In findings released at the American Association for Cancer Research (AACR) annual meeting in Chicago, the KEYNOTE-189 study showed significant benefits for pembrolizumab combined with pemetrexed and a platinum-based drug in patients with advanced NSCLC and high rates of PD-L1 expression (50% or greater).
In the study, 616 patients without sensitising EGFR or ALK mutations who had received no previous treatment for metastatic disease were randomised to receive either 200 mg of pembrolizumab or placebo every three weeks for 4 cycles, in addition to chemotherapy. This was followed by pembrolizumab or placebo for up to a total of 35 cycles plus pemetrexed maintenance therapy.
After a median follow-up of 10.5 months, the estimated rates of overall survival at 12 months in the two treatment groups were 69.2% vs 49.4% (Hazard Ratio 0.49).
Progression-free survival rates for pembrolizumab combination therapy versus chemotherapy were 8.8 vs 4.9 months (HR for disease progression or death, 0.52).
The survival benefit for pembrolizumab-combination therapy was seen across all categories of PD-L1 expression and at a cost of a low incidence of renal dysfunction, the researchers noted. Adverse events of grade 3 or higher occurred in 67.2% of the patients in the pembrolizumab-combination group and in 65.8% of those in the placebo-combination group.

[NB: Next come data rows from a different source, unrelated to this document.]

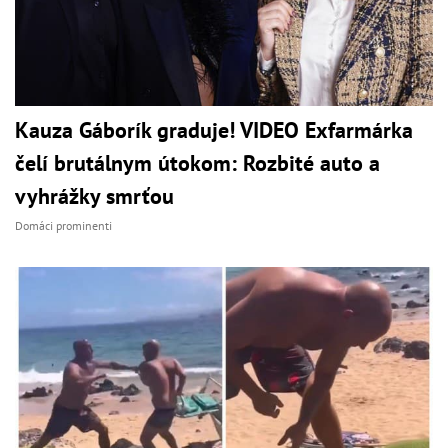
Kauza Gáborík graduje! VIDEO Exfarmárka
čelí brutálnym útokom: Rozbité auto a
vyhrážky smrťou
Domáci prominenti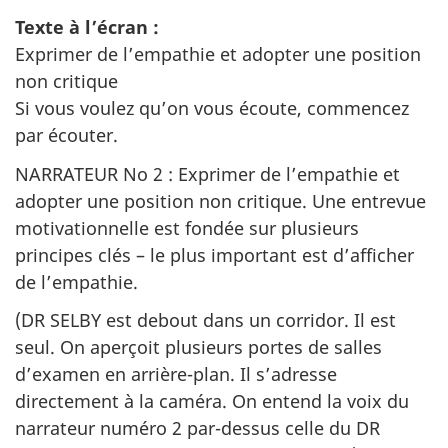
Texte à l’écran :
Exprimer de l’empathie et adopter une position
non critique
Si vous voulez qu’on vous écoute, commencez
par écouter.
NARRATEUR No 2 : Exprimer de l’empathie et
adopter une position non critique. Une entrevue
motivationnelle est fondée sur plusieurs
principes clés – le plus important est d’afficher
de l’empathie.
(DR SELBY est debout dans un corridor. Il est
seul. On aperçoit plusieurs portes de salles
d’examen en arrière-plan. Il s’adresse
directement à la caméra. On entend la voix du
narrateur numéro 2 par-dessus celle du DR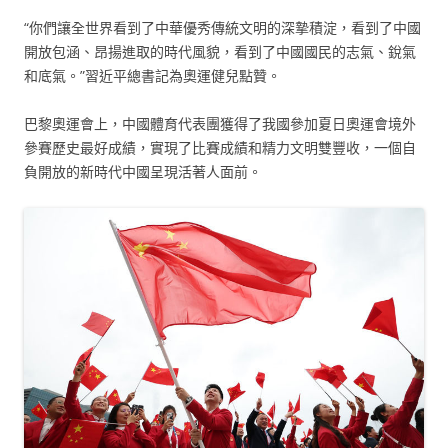
“你們讓全世界看到了中華優秀傳統文明的深摯積淀，看到了中國
開放包涵、昂揚進取的時代風貌，看到了中國國民的志氣、銳氣
和底氣。”習近平總書記為奧運健兒點贊。
巴黎奧運會上，中國體育代表團獲得了我國參加夏日奧運會境外
參賽歷史最好成績，實現了比賽成績和精力文明雙豐收，一個自
負開放的新時代中國呈現活著人面前。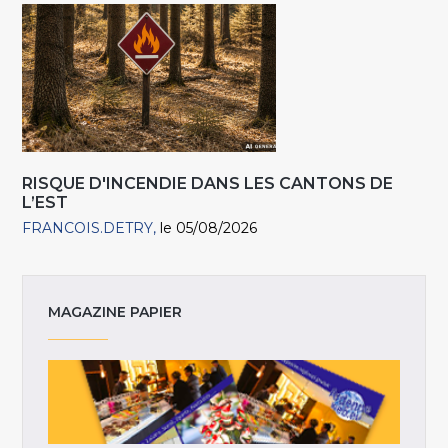
RISQUE D'INCENDIE DANS LES CANTONS DE
L’EST
FRANCOIS.DETRY
le 05/08/2026
MAGAZINE PAPIER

The study authors said the data from KEYNOTE-189 suggested that “introducing immunotherapy as a first-line therapy may have a favourable long-term effect on outcomes.”
In other trial results presented at the AACR meeting, first-line treatment with nivolumab plus ipilimumab was shown to improve progression free survival compared to conventional chemotherapy among patients with NSCLC and a high tumour mutational burden.
In the Phase 3 CheckMate 227 study involving 139 patients treated with nivolumab plus ipilimumab the median progression-free survival versus chemotherapy (160 patients) was 7.2 versus 5.5 months (HR for disease progression or death, 0.58).
The results are published in the NEJM.